When a single woman leaves church (re-run)
OK, so I did edit, then delete, my post about why a single person leaves a morning congregation. I felt rotten and it made me squirm ... because it went all wrong. (For weeks I said to myself “don’t write about that Ali”, and maybe that was best, but thank you all for your comments - I have kept them.) And despite saying otherwise, I think I did start out on the defensive, out of the thought that 'everyone will frown and wag their finger and tell me I should take initiative etc so pre-empt that and make your case and make it good'. But no-one did, and it was probably unfair to the very people who didn’t in the first place. (And there were other things I couldn’t blog, but in the absence of them the whole thing came out skewed.)

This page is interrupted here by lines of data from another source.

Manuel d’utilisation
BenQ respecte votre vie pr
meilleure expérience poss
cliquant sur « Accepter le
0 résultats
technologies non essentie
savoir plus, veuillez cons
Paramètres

So, this is a re-run - leaving all that and particulars aside, I really only wanted to make these points:
1) I was just illustrating this particular point with my story, because it’s been made many times before (see this great article for starters), that demographically split churches don’t work so well for older single people. But by using the word “older” for women (sorry!) I mean any woman for whom the majority of her friends are now married with kids and moved on to morning service, which probably kicks in around 25 for some. So the single person then makes the choice – go to evening service, where you might be significantly older and losing your friends anyway, but you will have the accessibility of other single people, or go to morning church with your peers, who have kids. The reasons the morning option gets problematic is that the reality, and the good reality, is families and single people have different priorities, obligations and availabilities. So, for instance, I didn’t mean at all to fault people with kids that they can’t drop all and come and see a movie. The point is more that they can’t drop all and come see a movie. So, the single person will have to go and find someone else to go see the movie (or go places on Saturday or whatever). That’s where the difficulty lies.

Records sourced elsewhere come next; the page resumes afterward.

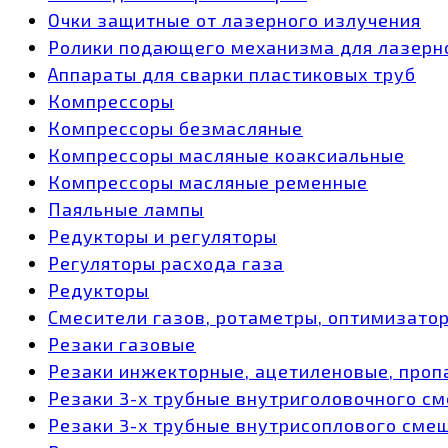
Очки защитные от лазерного излучения
Ролики подающего механизма для лазерн
Аппараты для сварки пластиковых труб
Компрессоры
Компрессоры безмасляные
Компрессоры масляные коаксиальные
Компрессоры масляные ременные
Паяльные лампы
Редукторы и регуляторы
Регуляторы расхода газа
Редукторы
Смесители газов, ротаметры, оптимизато
Резаки газовые
Резаки инжекторные, ацетиленовые, проп
Резаки 3-х трубные внутриголовочного с
Резаки 3-х трубные внутрисоплового сме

2) I will keep the point that I know church is not a social club, and it doesn’t exist to provide me, or any other single person, with friends. The problem is that if you don't find Christian friendship at church, it does get very hard to find it somewhere else. And as we all know in big cities, if you don't have a reason to see people regularly, it gets very hard to keep up with them. So the single person who comes in to family church may not be having a great life getting out and about with single friends they have somewhere else. If most people they know have kids, chances are they’re not (and it’s not like we have to get out and about doing exciting stuff, but people to do life with is the thing).
3) (Related to 1) I'm all for stay-at-home Mums. If I was a Mum I'd want to be that too, at least when the kids were small. But this does create a chasm between the life of stay-at-home Mums and single working women. If most of the church is married with kids, it just seems to work out that most of the women do their socialising during 'office hours', and at night when the single woman comes home from work, they're unavailable with kids and husband. (Sometimes I wonder if it's easier for single men in the church, because the married men keep a more similar lifestyle.)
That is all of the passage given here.